Bij pleidooi in eerste aanleg (pleitnota randnr. 29) heeft Betsoft gesteld haar auteursrechten - waarmee in het licht van het geschil bedoeld moet zijn: auteursrechten op het Expandicon-effect - te hebben geregistreerd, onder meer in de Verenigde Staten, ten bewijze waarvan zij als prod. 1 heeft overgelegd een email welke betrekking heeft of zou hebben op een uittreksel uit de catalogus van het Amerikaanse Library of Congress. Afzender is het Copyright Office van de Library of Congress.

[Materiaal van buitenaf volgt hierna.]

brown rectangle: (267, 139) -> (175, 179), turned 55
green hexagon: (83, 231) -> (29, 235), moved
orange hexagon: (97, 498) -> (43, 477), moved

Het uittreksel vermeldt als type: Computer File, registratienummer [registratienummer 1.], titel Expandicon, beschrijving: Electronic File (eService), auteursrechthebbende Betsoft Gaming Ltd, en als jaar van vervaardiging en publicatie 2009. Bijlagen zijn niet bijgevoegd.
Feitelijk kan hieruit niet meer worden afgeleid dan dat Betsoft in 2009 een computerwerk heeft vervaardigd en gepubliceerd, welk werk zij in 2011 in de VS heeft geregistreerd. Het is een elektronisch bestand en het is op 14 januari 2011 geregistreerd onder een bepaald nummer. Voor het overige blijkt uit dit stuk niets omtrent de inhoud van het gepretendeerde auteursrecht.
Bij deze prod. 1 van Betsoft waren geen bijlagen gevoegd. Het is overigens niet duidelijk of er wel bijlagen bij een dergelijk stuk bestaan, nu het kennelijk enkel een afgedrukt elektronisch uittreksel van een online catalogus betreft.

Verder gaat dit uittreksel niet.